Content-Based Textual File Type Detection at Scale
- URL: http://arxiv.org/abs/2101.08508v1
- Date: Thu, 21 Jan 2021 09:08:42 GMT
- Title: Content-Based Textual File Type Detection at Scale
- Authors: Francesca Del Bonifro, Maurizio Gabbrielli, Stefano Zacchiroli
- Abstract summary: Programming language detection is a common need in the analysis of large source code bases.
We consider the problem of accurately detecting the type of files commonly found in software code bases, based solely on textual file content.
- Score: 0.0
- License: http://arxiv.org/licenses/nonexclusive-distrib/1.0/
- Abstract: Programming language detection is a common need in the analysis of large
source code bases. It is supported by a number of existing tools that rely on
several features, and most notably file extensions, to determine file types. We
consider the problem of accurately detecting the type of files commonly found
in software code bases, based solely on textual file content.
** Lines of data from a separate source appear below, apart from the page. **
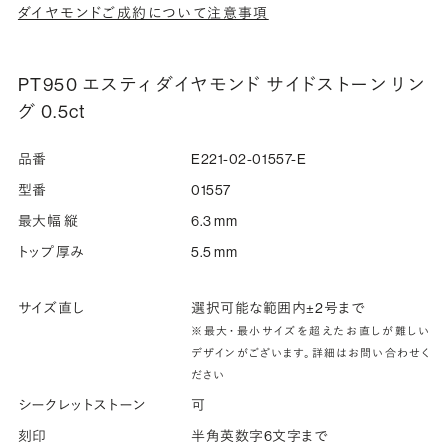
ダイヤモンドご成約について注意事項
PT950 エスティ ダイヤモンド サイドストーン リン
グ 0.5ct
品番
E221-02-01557-E
型番
01557
最大幅 縦
6.3 mm
トップ厚み
5.5 mm
サイズ直し
選択可能な範囲内±2号まで
※最大・最小サイズを超えたお直しが難しい
デザインがございます。詳細はお問い合わせく
ださい
シークレットストーン
可
刻印
半角英数字6文字まで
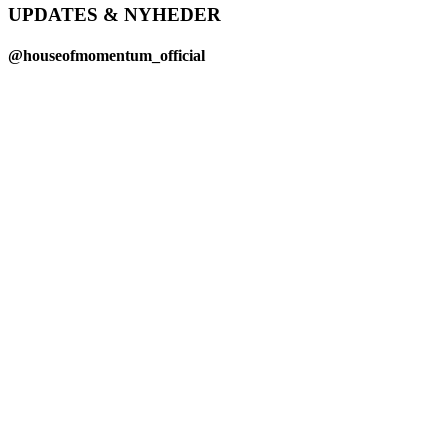
UPDATES & NYHEDER
@houseofmomentum_official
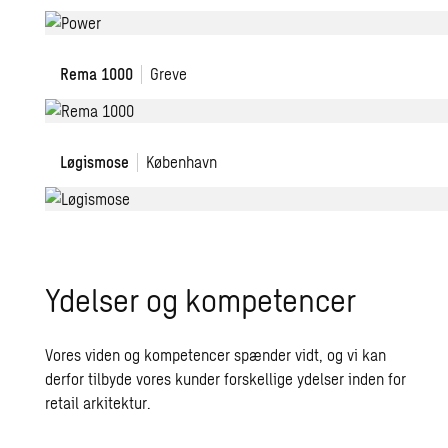
Rema
Rema 1000
Greve
1000
Løgismose
Løgismose
København
Ydelser og kompetencer
Vores viden og kompetencer spænder vidt, og vi kan
derfor tilbyde vores kunder forskellige ydelser inden for
retail arkitektur.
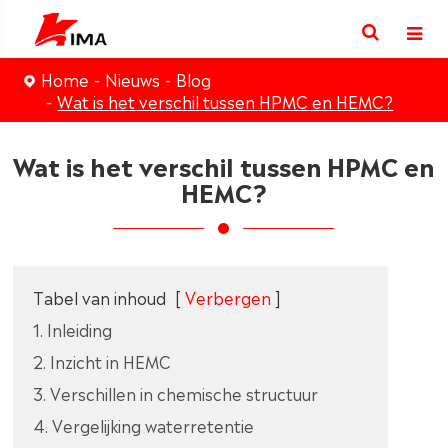
Home
Nieuws
Blog
Wat is het verschil tussen HPMC en HEMC?
Wat is het verschil tussen HPMC en
HEMC?
Tabel van inhoud
[
Verbergen
]
1. Inleiding
2. Inzicht in HEMC
3. Verschillen in chemische structuur
4. Vergelijking waterretentie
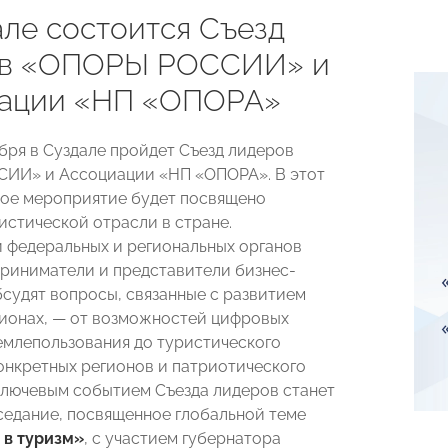
але состоится Съезд
ов «ОПОРЫ РОССИИ» и
ации «НП «ОПОРА»
ября в Суздале пройдет Съезд лидеров
ИИ» и Ассоциации «НП «ОПОРА». В этот
ое мероприятие будет посвящено
истической отрасли в стране.
 федеральных и региональных органов
приниматели и представители бизнес-
судят вопросы, связанные с развитием
гионах, — от возможностей цифровых
емлепользования до туристического
онкретных регионов и патриотического
Ключевым событием Съезда лидеров станет
седание, посвященное глобальной теме
 в туризм»
, с участием губернатора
Doing so is
helpful to classify source code that lack file extensions (e.g., code snippets
posted on the Web or executable scripts), to avoid misclassifying source code
that has been recorded with wrong or uncommon file extensions, and also shed
some light on the intrinsic recognizability of source code files. We propose a
simple model that (a) use a language-agnostic word tokenizer for textual files,
(b) group tokens in 1-/2-grams, (c) build feature vectors based on N-gram
frequencies, and (d) use a simple fully connected neural network as classifier.
As training set we use textual files extracted from GitHub repositories with at
least 1000 stars, using existing file extensions as ground truth. Despite its
simplicity the proposed model reaches 85% in our experiments for a relatively
high number of recognized classes (more than 130 file types).